People Ex Rel. Carr v. Alpha Pi of Phi Kappa Sigma Educational Ass'n of the University

158 N.E. 213 | Ill. | 1927

This is an appeal from the judgment of the county court of Cook county against the property of appellant for taxes. The basis of the objection filed to the application of the county treasurer for judgment is that the property of appellant, which is a Greek Letter social fraternity, is used exclusively for charitable and educational purposes and not for profit.

Appellant claims exemption under paragraph 7 of section 2 of the Revenue act. (Cahill's Stat. 1925, p. 1998.) This section provides that the property referred to therein shall be exempt from taxation to the extent therein limited. The seventh clause exempts "all property of institutions of public charity, all property of beneficent and charitable organizations, whether incorporated in this or in any other State of the United States, and all property of old people's homes when such property is actually and exclusively used for such charitable or beneficent purposes, and not leased or otherwise used with a view to profit," etc.
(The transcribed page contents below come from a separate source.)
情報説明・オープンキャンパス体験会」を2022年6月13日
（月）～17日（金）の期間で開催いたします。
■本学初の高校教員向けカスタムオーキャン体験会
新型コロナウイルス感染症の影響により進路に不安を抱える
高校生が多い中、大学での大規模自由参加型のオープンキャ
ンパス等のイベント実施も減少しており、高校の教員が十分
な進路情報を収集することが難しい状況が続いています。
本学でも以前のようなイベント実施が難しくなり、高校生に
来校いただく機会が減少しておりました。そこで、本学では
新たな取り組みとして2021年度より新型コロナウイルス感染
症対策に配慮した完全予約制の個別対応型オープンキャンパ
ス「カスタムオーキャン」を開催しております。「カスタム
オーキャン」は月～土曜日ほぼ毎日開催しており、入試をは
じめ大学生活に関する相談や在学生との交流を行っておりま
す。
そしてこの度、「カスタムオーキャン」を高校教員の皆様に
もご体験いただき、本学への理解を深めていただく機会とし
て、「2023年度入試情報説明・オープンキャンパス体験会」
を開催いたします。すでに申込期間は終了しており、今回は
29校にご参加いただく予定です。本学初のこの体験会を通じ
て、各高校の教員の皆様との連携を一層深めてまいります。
The appellant chapter was organized in April, 1924, as an Illinois corporation not for pecuniary profit. Its object and purposes, as set out in its charter, are to provide a home in the city of Chicago for those students attending school in said city from time to time who are or become members of the Phi Kappa Sigma fraternity, at moderate cost to those able to pay and gratuitously to those unable to pay, with the free use of a library furnished and maintained in said home by the corporation, with officers *575 serving without compensation and without dividends or profit to any member of such corporation, with a purpose to promote the general moral, educational and social welfare of the students and their good fellowship, and to provide such of them as may be needy with financial and other assistance in case of sickness or distress, such benefits not, however, to include insurance or so-called sick benefits. The corporation has the right to receive contributions from outside sources for the aforesaid purposes, but no part thereof, or any of the property or income of the corporation, is permitted to inure to the benefit of any member, manager or official thereof. All aid is to be by voluntary contributions and not by fixed dues and assessments.
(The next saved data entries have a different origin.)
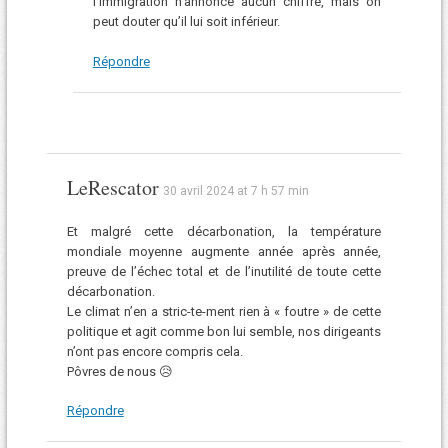
l’immigration n’annonce aucun chiffre, mais on
peut douter qu’il lui soit inférieur.
Répondre
LeRescator
30 avril 2024 at 7 h 57 min
Et malgré cette décarbonation, la température
mondiale moyenne augmente année après année,
preuve de l’échec total et de l’inutilité de toute cette
décarbonation.
Le climat n’en a stric-te-ment rien à « foutre » de cette
politique et agit comme bon lui semble, nos dirigeants
n’ont pas encore compris cela.
Pôvres de nous 😥
Répondre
The by-laws of appellant re-state the objects set forth in the charter, and provide that any person of good character who is a member of Phi Kappa Sigma fraternity, who professes fidelity to its principles, who has contributed or promises to contribute money or property to the corporation for its corporate purposes and who agrees to sustain and promote the objects of the corporation, is eligible to membership. The duties of the officers are to keep themselves informed relative to the affairs and conduct of the members of the fraternity who attend the University of Chicago, to promote the moral and social welfare of such students and their good fellowship for educational purposes. The by-laws provide for a supervisor and certain committees, specifically providing for a committee on library and charity. An advisory committee is provided, composed of one member designated by the board of directors, one by the active chapter of the fraternity at the University of Chicago and the third by the faculty of the university. The by-laws further provide that no financial dividend or profit shall be permitted to inure to any officer, director or member of the corporation.
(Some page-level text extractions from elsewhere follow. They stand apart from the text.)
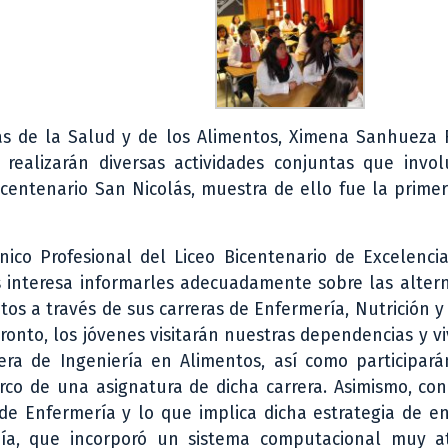
ias de la Salud y de los Alimentos, Ximena Sanhueza 
ealizarán diversas actividades conjuntas que invol
icentenario San Nicolás, muestra de ello fue la prime
ico Profesional del Liceo Bicentenario de Excelencia
os interesa informarles adecuadamente sobre las alter
tos a través de sus carreras de Enfermería, Nutrición y 
ronto, los jóvenes visitarán nuestras dependencias y v
era de Ingeniería en Alimentos, así como participar
rco de una asignatura de dicha carrera. Asimismo, co
de Enfermería y lo que implica dicha estrategia de e
mía, que incorporó un sistema computacional muy at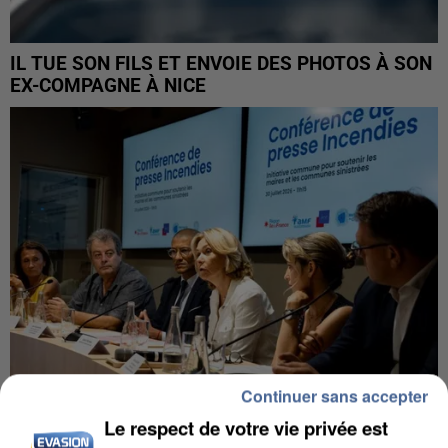
IL TUE SON FILS ET ENVOIE DES PHOTOS À SON
EX-COMPAGNE À NICE
Continuer sans accepter
Le respect de votre vie privée est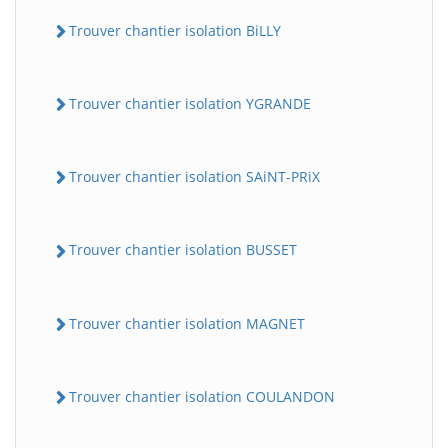
Trouver chantier isolation BiLLY
Trouver chantier isolation YGRANDE
Trouver chantier isolation SAiNT-PRiX
Trouver chantier isolation BUSSET
Trouver chantier isolation MAGNET
Trouver chantier isolation COULANDON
Appellant acquired the property in question by deed July 23, 1924. The record shows that it maintains a house *576 on the property, occupied by the members of the fraternity attending the University of Chicago. The house has three stories, the basement being used for heating and lodge or fraternity room, the first floor for lounge and libraries, the second and third floors for sleeping quarters and rooms for the members of the fraternity. Dining facilities are also provided. The front door is never locked and all students are welcome, but only members of the fraternity are allowed the privileges of the house or to reside therein. The property was acquired by appellant in part by donations from alumni members, the remainder being raised by means of a mortgage on the premises. The cost of operating and maintaining the property is borne partly by members of the fraternity attending the school and partly by donations from the alumni. The students bear approximately seventy per cent of the expense, the balance made up by donations. During 1925 the expenses exceeded the receipts about $1000. The record shows the cost of living, room and board to members of the fraternity to be less than for that furnished by the University of Chicago at its dormitories and dining rooms or at private homes and public dining halls. It is a part of the purposes of the fraternity to assist students who are members and who in their second or third year have met with financial difficulties. Appellant helps such students financially, carrying them through to graduation, expecting the return of the money but never demanding it or treating it as a debt. The University of Chicago is an educational institution organized not for profit and has numerous departments, among which is a divinity school. Divinity students are eligible to membership in the fraternity, and invariably the roster of the active fraternity contains names of divinity students. The University of Chicago has not facilities sufficient for housing its male students. Strict supervision is exercised by the university over the active chapter of the appellant. *577

That the property of a social Greek Letter fraternity similar in character to the appellant is not exempt on the ground that it is used exclusively for educational purposes is no longer open to consideration in this State. This court in Knox College v. Board of Review, 308 Ill. 160, settled that question, and no further discussion of that ground of objection need be had here. The question remains whether that part of section 2 of the Revenue act relating to the property of institutions of public charity, or institutions of beneficent and charitable organizations, applies here.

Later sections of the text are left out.